***** Provided records *****

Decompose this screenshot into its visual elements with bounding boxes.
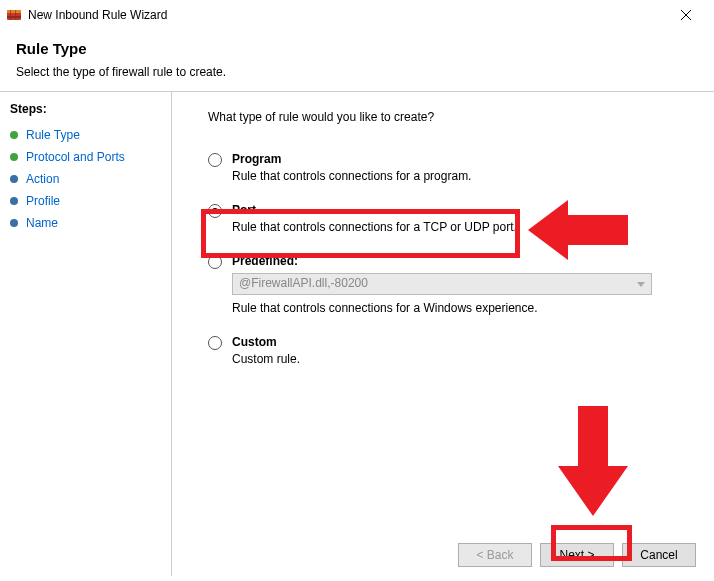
steps-label: Steps:	[10, 102, 171, 116]
radio-custom[interactable]	[208, 336, 222, 350]
back-button: < Back	[458, 543, 532, 567]
option-predefined[interactable]: Predefined: @FirewallAPI.dll,-80200 Rule…	[208, 248, 694, 329]
main-panel: What type of rule would you like to crea…	[172, 92, 714, 576]
option-desc: Custom rule.	[232, 352, 694, 366]
step-name[interactable]: Name	[10, 212, 171, 234]
step-label: Profile	[26, 194, 60, 208]
step-label: Rule Type	[26, 128, 80, 142]
option-title: Custom	[232, 335, 277, 349]
option-title: Program	[232, 152, 281, 166]
steps-list: Rule Type Protocol and Ports Action Prof…	[10, 124, 171, 234]
options-group: Program Rule that controls connections f…	[208, 146, 694, 380]
content-area: Steps: Rule Type Protocol and Ports Acti…	[0, 92, 714, 576]
svg-rect-3	[10, 10, 11, 20]
option-title: Predefined:	[232, 254, 298, 268]
page-subtitle: Select the type of firewall rule to crea…	[16, 65, 698, 79]
step-rule-type[interactable]: Rule Type	[10, 124, 171, 146]
page-title: Rule Type	[16, 40, 698, 57]
window-title: New Inbound Rule Wizard	[28, 8, 666, 22]
question-text: What type of rule would you like to crea…	[208, 110, 694, 124]
radio-port[interactable]	[208, 204, 222, 218]
wizard-buttons: < Back Next > Cancel	[458, 543, 696, 567]
svg-rect-2	[7, 16, 21, 18]
step-label: Name	[26, 216, 58, 230]
step-label: Action	[26, 172, 59, 186]
radio-predefined[interactable]	[208, 255, 222, 269]
close-icon	[681, 10, 691, 20]
radio-program[interactable]	[208, 153, 222, 167]
titlebar: New Inbound Rule Wizard	[0, 0, 714, 30]
steps-sidebar: Steps: Rule Type Protocol and Ports Acti…	[0, 92, 172, 576]
bullet-icon	[10, 197, 18, 205]
step-label: Protocol and Ports	[26, 150, 125, 164]
step-protocol-ports[interactable]: Protocol and Ports	[10, 146, 171, 168]
bullet-icon	[10, 175, 18, 183]
next-button[interactable]: Next >	[540, 543, 614, 567]
select-value: @FirewallAPI.dll,-80200	[239, 276, 368, 290]
cancel-button[interactable]: Cancel	[622, 543, 696, 567]
option-desc: Rule that controls connections for a TCP…	[232, 220, 694, 234]
option-custom[interactable]: Custom Custom rule.	[208, 329, 694, 380]
svg-rect-4	[15, 10, 16, 20]
bullet-icon	[10, 131, 18, 139]
option-desc: Rule that controls connections for a Win…	[232, 301, 694, 315]
option-title: Port	[232, 203, 256, 217]
option-desc: Rule that controls connections for a pro…	[232, 169, 694, 183]
predefined-select[interactable]: @FirewallAPI.dll,-80200	[232, 273, 652, 295]
step-action[interactable]: Action	[10, 168, 171, 190]
bullet-icon	[10, 153, 18, 161]
option-port[interactable]: Port Rule that controls connections for …	[208, 197, 694, 248]
close-button[interactable]	[666, 1, 706, 29]
svg-rect-1	[7, 10, 21, 13]
wizard-header: Rule Type Select the type of firewall ru…	[0, 30, 714, 92]
step-profile[interactable]: Profile	[10, 190, 171, 212]
option-program[interactable]: Program Rule that controls connections f…	[208, 146, 694, 197]
firewall-icon	[6, 7, 22, 23]
bullet-icon	[10, 219, 18, 227]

*****

Prompt: Can you retype every record above exactly, leaving out the pictures?

Response to this task:
Decompose this screenshot into its visual elements with bounding boxes.
steps-label: Steps:	[10, 102, 171, 116]
radio-custom[interactable]	[208, 336, 222, 350]
back-button: < Back	[458, 543, 532, 567]
option-predefined[interactable]: Predefined: @FirewallAPI.dll,-80200 Rule…	[208, 248, 694, 329]
main-panel: What type of rule would you like to crea…	[172, 92, 714, 576]
option-desc: Custom rule.	[232, 352, 694, 366]
step-name[interactable]: Name	[10, 212, 171, 234]
step-label: Profile	[26, 194, 60, 208]
step-label: Rule Type	[26, 128, 80, 142]
option-title: Custom	[232, 335, 277, 349]
option-title: Program	[232, 152, 281, 166]
steps-list: Rule Type Protocol and Ports Action Prof…	[10, 124, 171, 234]
options-group: Program Rule that controls connections f…	[208, 146, 694, 380]
content-area: Steps: Rule Type Protocol and Ports Acti…	[0, 92, 714, 576]
svg-rect-3	[10, 10, 11, 20]
option-title: Predefined:	[232, 254, 298, 268]
page-subtitle: Select the type of firewall rule to crea…	[16, 65, 698, 79]
step-rule-type[interactable]: Rule Type	[10, 124, 171, 146]
page-title: Rule Type	[16, 40, 698, 57]
window-title: New Inbound Rule Wizard	[28, 8, 666, 22]
question-text: What type of rule would you like to crea…	[208, 110, 694, 124]
radio-port[interactable]	[208, 204, 222, 218]
wizard-buttons: < Back Next > Cancel	[458, 543, 696, 567]
svg-rect-2	[7, 16, 21, 18]
step-label: Name	[26, 216, 58, 230]
step-label: Action	[26, 172, 59, 186]
radio-predefined[interactable]	[208, 255, 222, 269]
close-icon	[681, 10, 691, 20]
radio-program[interactable]	[208, 153, 222, 167]
titlebar: New Inbound Rule Wizard	[0, 0, 714, 30]
steps-sidebar: Steps: Rule Type Protocol and Ports Acti…	[0, 92, 172, 576]
bullet-icon	[10, 197, 18, 205]
step-label: Protocol and Ports	[26, 150, 125, 164]
step-protocol-ports[interactable]: Protocol and Ports	[10, 146, 171, 168]
bullet-icon	[10, 175, 18, 183]
next-button[interactable]: Next >	[540, 543, 614, 567]
select-value: @FirewallAPI.dll,-80200	[239, 276, 368, 290]
cancel-button[interactable]: Cancel	[622, 543, 696, 567]
option-desc: Rule that controls connections for a TCP…	[232, 220, 694, 234]
option-custom[interactable]: Custom Custom rule.	[208, 329, 694, 380]
svg-rect-4	[15, 10, 16, 20]
bullet-icon	[10, 131, 18, 139]
option-desc: Rule that controls connections for a Win…	[232, 301, 694, 315]
option-title: Port	[232, 203, 256, 217]
option-desc: Rule that controls connections for a pro…	[232, 169, 694, 183]
predefined-select[interactable]: @FirewallAPI.dll,-80200	[232, 273, 652, 295]
step-action[interactable]: Action	[10, 168, 171, 190]
bullet-icon	[10, 153, 18, 161]
option-port[interactable]: Port Rule that controls connections for …	[208, 197, 694, 248]
close-button[interactable]	[666, 1, 706, 29]
svg-rect-1	[7, 10, 21, 13]
wizard-header: Rule Type Select the type of firewall ru…	[0, 30, 714, 92]
step-profile[interactable]: Profile	[10, 190, 171, 212]
option-program[interactable]: Program Rule that controls connections f…	[208, 146, 694, 197]
firewall-icon	[6, 7, 22, 23]
bullet-icon	[10, 219, 18, 227]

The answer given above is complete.